- Task prompt -
Reproduce, word for word, the lines in the material below starting with the one that has "Measured operations" and going on through the one that has "MALCOLM AUSTIN". Leave out all pictures.

- Supplied material -
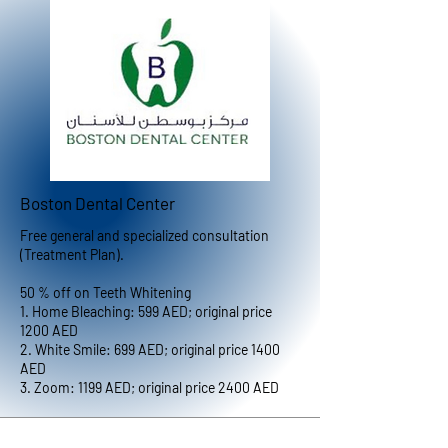
Boston Dental Center
Free general and specialized consultation
(Treatment Plan).
50 % off on Teeth Whitening
1. Home Bleaching: 599 AED; original price
1200 AED
2. White Smile: 699 AED; original price 1400
AED
3. Zoom: 1199 AED; original price 2400 AED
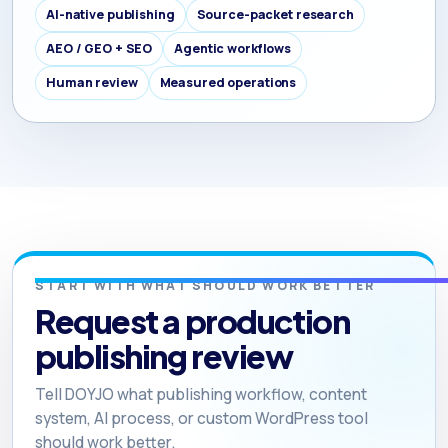
AI-native publishing
Source-packet research
AEO / GEO + SEO
Agentic workflows
Human review
Measured operations
START WITH WHAT SHOULD WORK BETTER
Request a production
publishing review
Tell DOYJO what publishing workflow, content
system, AI process, or custom WordPress tool
should work better.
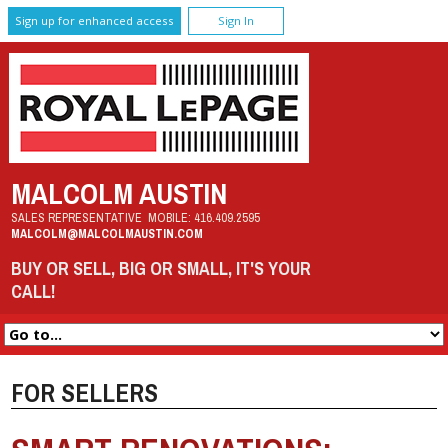
Sign up for enhanced access
Sign In
MALCOLM AUSTIN
SALES REPRESENTATIVE
MOBILE:
416.409.2595
MALCOLM@MALCOLMAUSTIN.COM
BUY OR SELL, BIG OR SMALL, IT'S YOUR
CALL!
FOR SELLERS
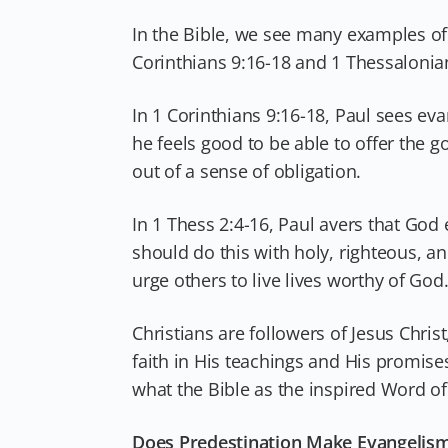
In the Bible, we see many examples of 
Corinthians 9:16-18 and 1 Thessalonian
In 1 Corinthians 9:16-18, Paul sees ev
he feels good to be able to offer the g
out of a sense of obligation.
In 1 Thess 2:4-16, Paul avers that God 
should do this with holy, righteous, 
urge others to live lives worthy of God
Christians are followers of Jesus Chris
faith in His teachings and His promise
what the Bible as the inspired Word of
Does Predestination Make Evangelis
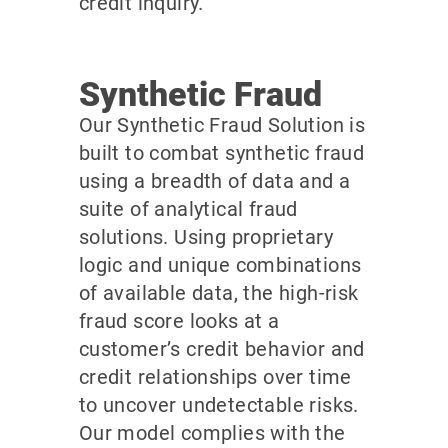
credit inquiry.
Synthetic Fraud
Our Synthetic Fraud Solution is
built to combat synthetic fraud
using a breadth of data and a
suite of analytical fraud
solutions. Using proprietary
logic and unique combinations
of available data, the high-risk
fraud score looks at a
customer’s credit behavior and
credit relationships over time
to uncover undetectable risks.
Our model complies with the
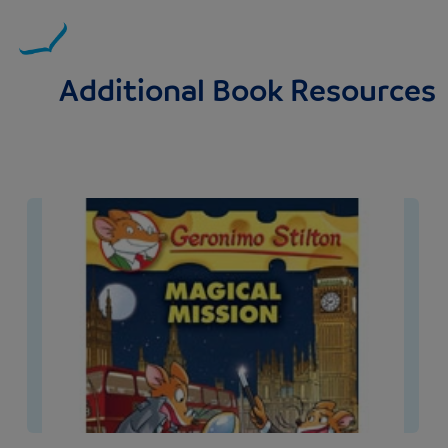
Additional Book Resources
Image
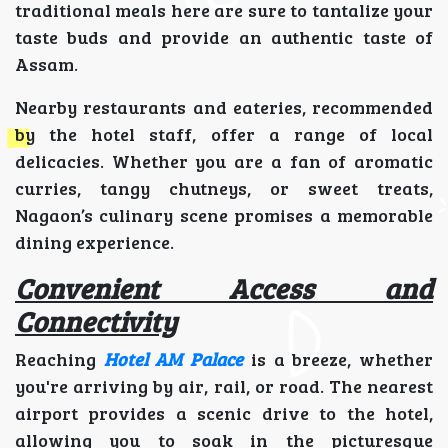
traditional meals here are sure to tantalize your
taste buds and provide an authentic taste of
Assam.
Nearby restaurants and eateries, recommended
by the hotel staff, offer a range of local
delicacies. Whether you are a fan of aromatic
curries, tangy chutneys, or sweet treats,
Nagaon’s culinary scene promises a memorable
dining experience.
Convenient Access and
Connectivity
Reaching
Hotel AM Palace
is a breeze, whether
you're arriving by air, rail, or road. The nearest
airport provides a scenic drive to the hotel,
allowing you to soak in the picturesque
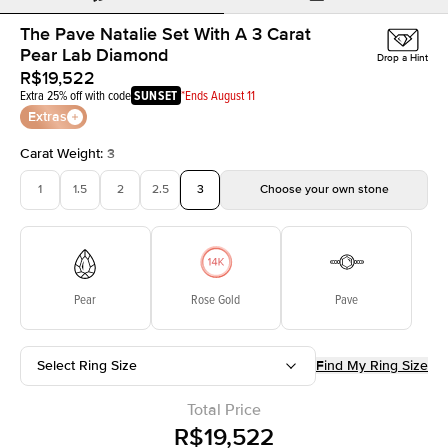
The Pave Natalie Set With A 3 Carat
Pear Lab Diamond
Drop a Hint
R$19,522
Extra 25% off with code
SUNSET
*Ends August 11
Extras
Carat Weight
:
3
1
1.5
2
2.5
3
Choose your own stone
Pear
Rose Gold
Pave
Select Ring Size
Find My Ring Size
Total Price
R$19,522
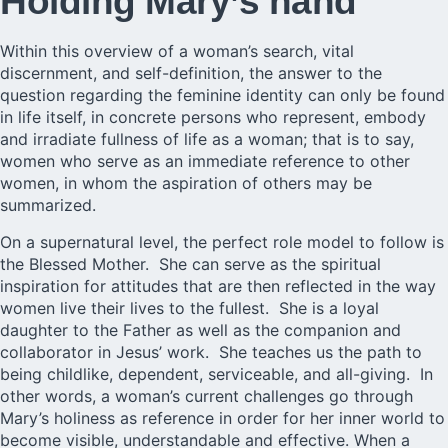
Holding Mary’s hand
Within this overview of a woman’s search, vital
discernment, and self-definition, the answer to the
question regarding the feminine identity can only be found
in life itself, in concrete persons who represent, embody
and irradiate fullness of life as a woman; that is to say,
women who serve as an immediate reference to other
women, in whom the aspiration of others may be
summarized.
On a supernatural level, the perfect role model to follow is
the Blessed Mother. She can serve as the spiritual
inspiration for attitudes that are then reflected in the way
women live their lives to the fullest. She is a loyal
daughter to the Father as well as the companion and
collaborator in Jesus’ work. She teaches us the path to
being childlike, dependent, serviceable, and all-giving. In
other words, a woman’s current challenges go through
Mary’s holiness as reference in order for her inner world to
become visible, understandable and effective. When a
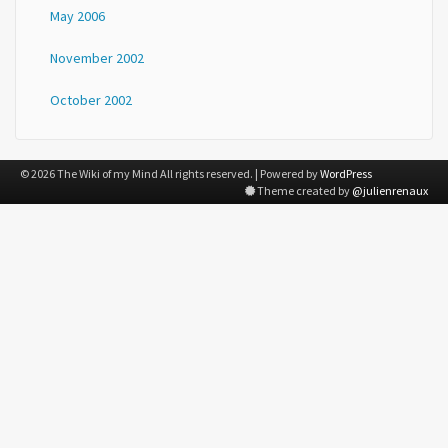
May 2006
November 2002
October 2002
© 2026 The Wiki of my Mind All rights reserved. | Powered by
WordPress
Theme created by
@julienrenaux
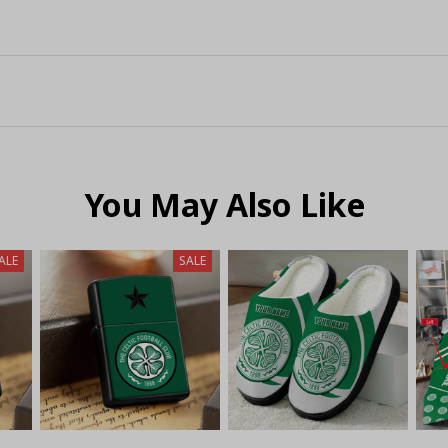
You May Also Like
ALE
SALE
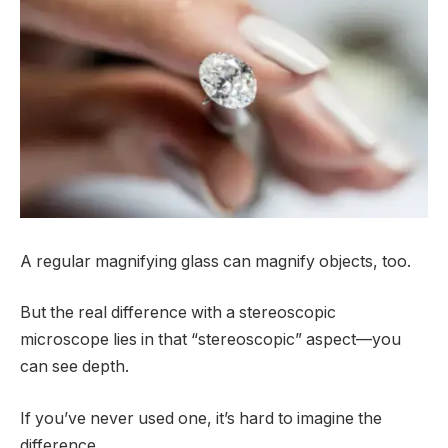
A regular magnifying glass can magnify objects, too.
But the real difference with a stereoscopic
microscope lies in that “stereoscopic” aspect—you
can see depth.
If you’ve never used one, it’s hard to imagine the
difference.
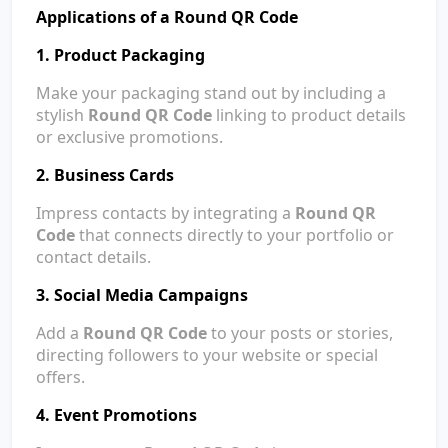
Applications of a Round QR Code
1. Product Packaging
Make your packaging stand out by including a
stylish
Round QR Code
linking to product details
or exclusive promotions.
2. Business Cards
Impress contacts by integrating a
Round QR
Code
that connects directly to your portfolio or
contact details.
3. Social Media Campaigns
Add a
Round QR Code
to your posts or stories,
directing followers to your website or special
offers.
4. Event Promotions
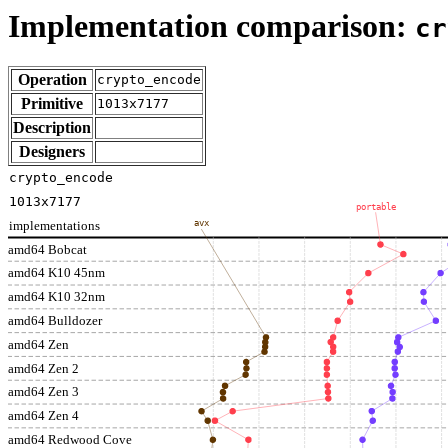
Implementation comparison:
cr
Operation
crypto_encode
Primitive
1013x7177
Description
Designers
crypto_encode
1013x7177
portable
implementations
avx
amd64 Bobcat
amd64 K10 45nm
amd64 K10 32nm
amd64 Bulldozer
amd64 Zen
amd64 Zen 2
amd64 Zen 3
amd64 Zen 4
amd64 Redwood Cove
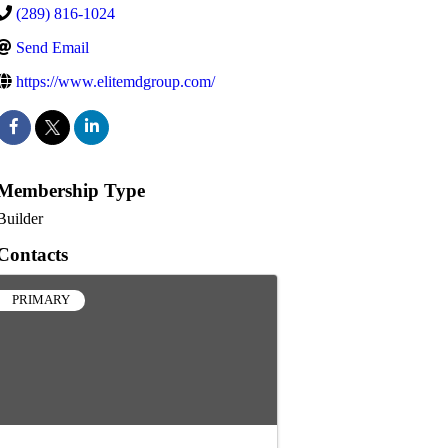
(289) 816-1024
Send Email
https://www.elitemdgroup.com/
Membership Type
Builder
Contacts
PRIMARY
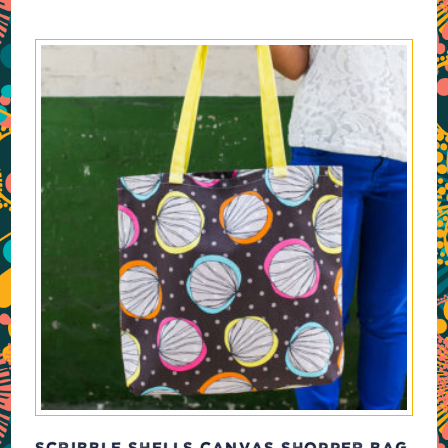
SCRIBBLE SHELLS CANVAS SHOPPER BAG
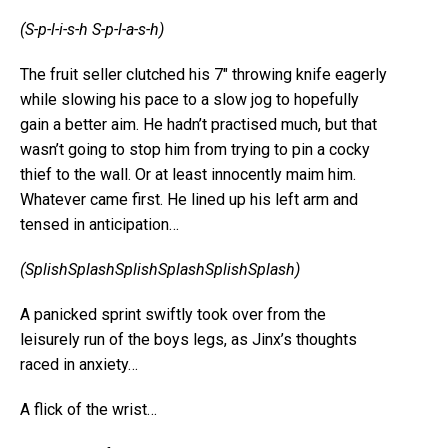
(S-p-l-i-s-h S-p-l-a-s-h)
The fruit seller clutched his 7″ throwing knife eagerly
while slowing his pace to a slow jog to hopefully
gain a better aim. He hadn’t practised much, but that
wasn’t going to stop him from trying to pin a cocky
thief to the wall. Or at least innocently maim him.
Whatever came first. He lined up his left arm and
tensed in anticipation…
(SplishSplashSplishSplashSplishSplash)
A panicked sprint swiftly took over from the
leisurely run of the boys legs, as Jinx’s thoughts
raced in anxiety…
A flick of the wrist…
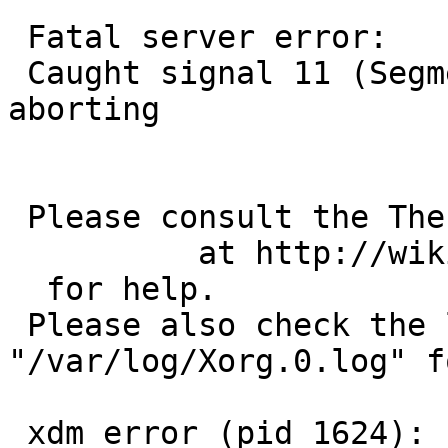
 Fatal server error:

 Caught signal 11 (Segmentation fault). Server 
aborting

 Please consult the The X.Org Foundation support 

          at http://wiki.X.Org

  for help. 

 Please also check the log file at 
"/var/log/Xorg.0.log" f
 xdm error (pid 1624): server unexpectedly died
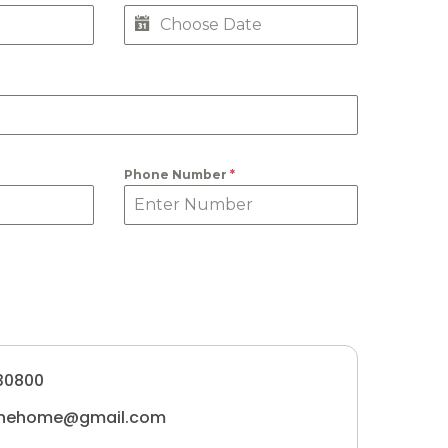
Phone Number
*
30800
tunehome@gmail.com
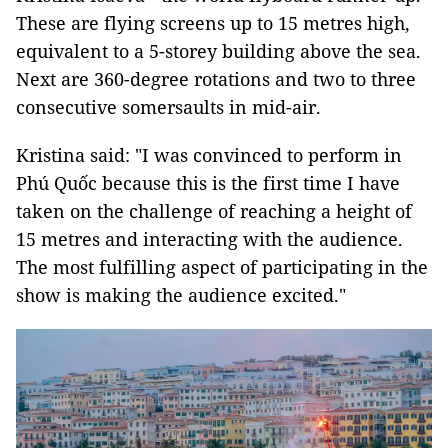
These are flying screens up to 15 metres high,
equivalent to a 5-storey building above the sea.
Next are 360-degree rotations and two to three
consecutive somersaults in mid-air.
Kristina said: "I was convinced to perform in
Phú Quốc because this is the first time I have
taken on the challenge of reaching a height of
15 metres and interacting with the audience.
The most fulfilling aspect of participating in the
show is making the audience excited."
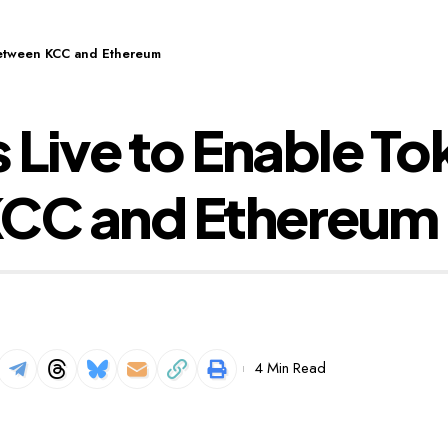
Between KCC and Ethereum
 Live to Enable T
CC and Ethereum
4 Min Read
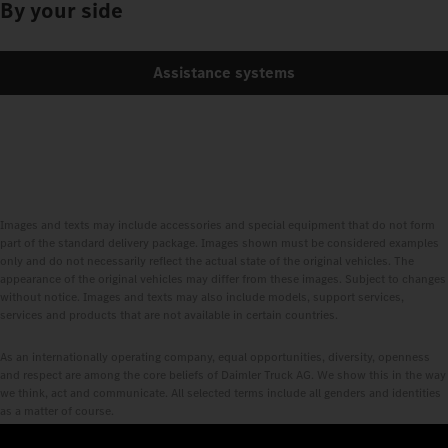
By your side
Assistance systems
Images and texts may include accessories and special equipment that do not form
part of the standard delivery package. Images shown must be considered examples
only and do not necessarily reflect the actual state of the original vehicles. The
appearance of the original vehicles may differ from these images. Subject to changes
without notice. Images and texts may also include models, support services,
services and products that are not available in certain countries.
As an internationally operating company, equal opportunities, diversity, openness
and respect are among the core beliefs of Daimler Truck AG. We show this in the way
we think, act and communicate. All selected terms include all genders and identities
as a matter of course.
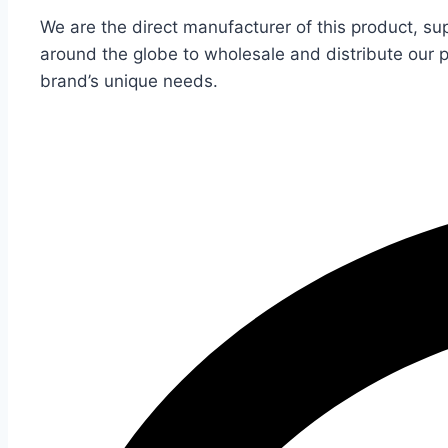
We are the direct manufacturer of this product, su
around the globe to wholesale and distribute our 
brand’s unique needs.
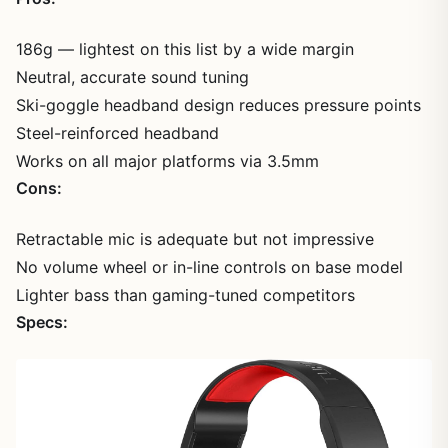
186g — lightest on this list by a wide margin
Neutral, accurate sound tuning
Ski-goggle headband design reduces pressure points
Steel-reinforced headband
Works on all major platforms via 3.5mm
Cons:
Retractable mic is adequate but not impressive
No volume wheel or in-line controls on base model
Lighter bass than gaming-tuned competitors
Specs:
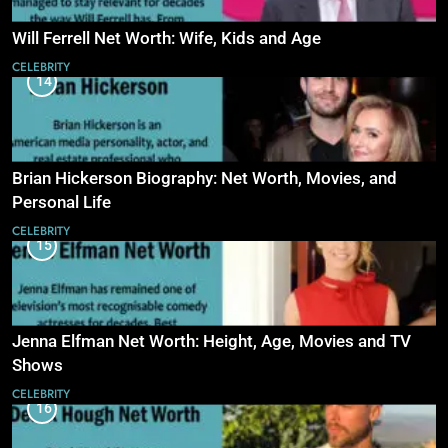
Will Ferrell Net Worth: Wife, Kids and Age
CELEBRITY
14
Brian Hickerson Biography: Net Worth, Movies, and
Personal Life
CELEBRITY
15
Jenna Elfman Net Worth: Height, Age, Movies and TV
Shows
CELEBRITY
16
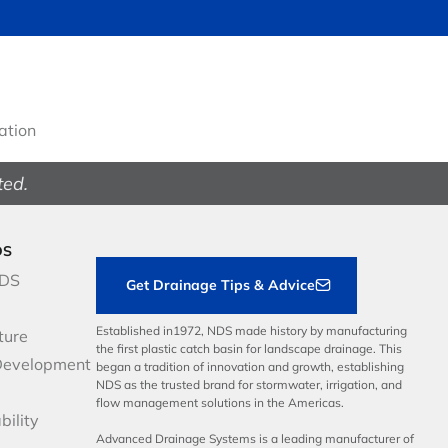
gation
ted.
DS
NDS
Get Drainage Tips & Advice
Established in1972, NDS made history by manufacturing
ture
the first plastic catch basin for landscape drainage. This
Development
began a tradition of innovation and growth, establishing
NDS as the trusted brand for stormwater, irrigation, and
flow management solutions in the Americas.
bility
Advanced Drainage Systems is a leading manufacturer of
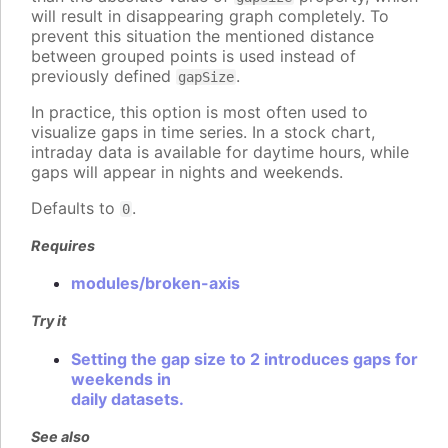
will result in disappearing graph completely. To
prevent this situation the mentioned distance
between grouped points is used instead of
previously defined
.
gapSize
In practice, this option is most often used to
visualize gaps in time series. In a stock chart,
intraday data is available for daytime hours, while
gaps will appear in nights and weekends.
Defaults to
.
0
Requires
modules/broken-axis
Try it
Setting the gap size to 2 introduces gaps for
weekends in
daily datasets.
See also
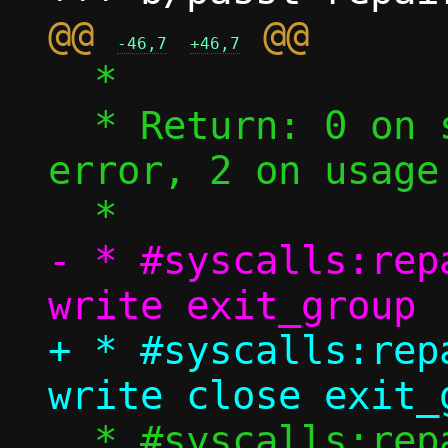
@@ 
-46,7
+46,7
  *

  * Return: 0 on success (EOF), 1 on 
error, 2 on usage 
- * #syscalls:rep
+ * #syscalls:rep
  * #syscalls:repair socket 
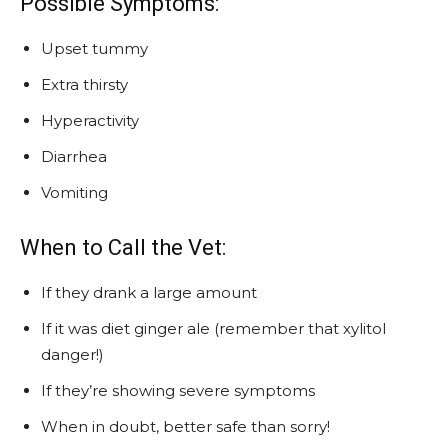
Possible Symptoms:
Upset tummy
Extra thirsty
Hyperactivity
Diarrhea
Vomiting
When to Call the Vet:
If they drank a large amount
If it was diet ginger ale (remember that xylitol
danger!)
If they’re showing severe symptoms
When in doubt, better safe than sorry!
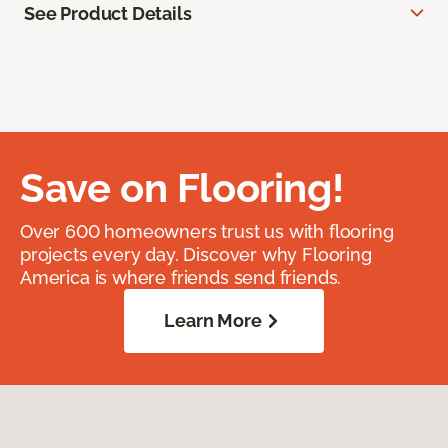
See Product Details
Save on Flooring!
Over 600 homeowners trust us with flooring
projects every day. Discover why Flooring
America is where friends send friends.
Learn More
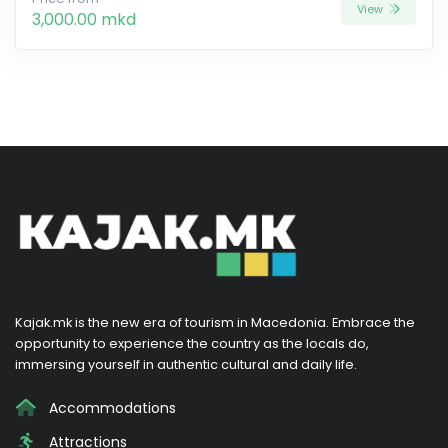
View
3,000.00 mkd
Kajak.mk is the new era of tourism in Macedonia. Embrace the
opportunity to experience the country as the locals do,
immersing yourself in authentic cultural and daily life.
Accommodations
Attractions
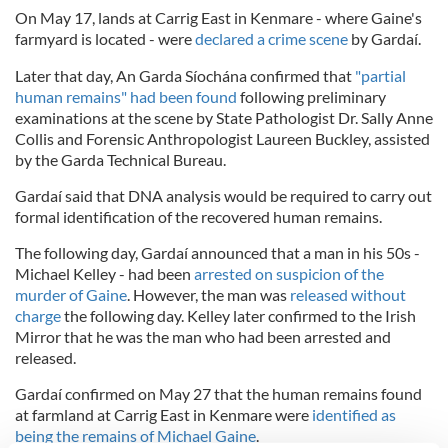
On May 17, lands at Carrig East in Kenmare - where Gaine's
farmyard is located - were
declared a crime scene
by Gardaí.
Later that day, An Garda Síochána confirmed that
"partial
human remains" had been found
following preliminary
examinations at the scene by State Pathologist Dr. Sally Anne
Collis and Forensic Anthropologist Laureen Buckley, assisted
by the Garda Technical Bureau.
Gardaí said that DNA analysis would be required to carry out
formal identification of the recovered human remains.
The following day, Gardaí announced that a man in his 50s -
Michael Kelley - had been
arrested on suspicion of the
murder of Gaine
. However, the man was
released without
charge
the following day. Kelley later confirmed to the Irish
Mirror that he was the man who had been arrested and
released.
Gardaí confirmed on May 27 that the human remains found
at farmland at Carrig East in Kenmare were
identified as
being the remains of Michael Gaine
.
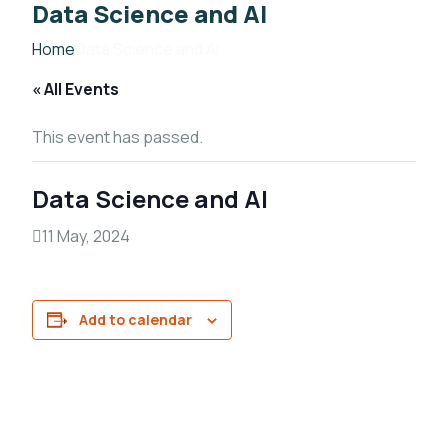
Data Science and AI
Home
Data Science and AI
« All Events
This event has passed.
Data Science and AI
11 May, 2024
Add to calendar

- Problem solution -
Measured operations
START WITH WHAT SHOULD WORK BETTER
Request a production
publishing review
Tell DOYJO what publishing workflow, content
system, AI process, or custom WordPress tool
should work better.
Sign up for enhanced access
Sign In
MALCOLM AUSTIN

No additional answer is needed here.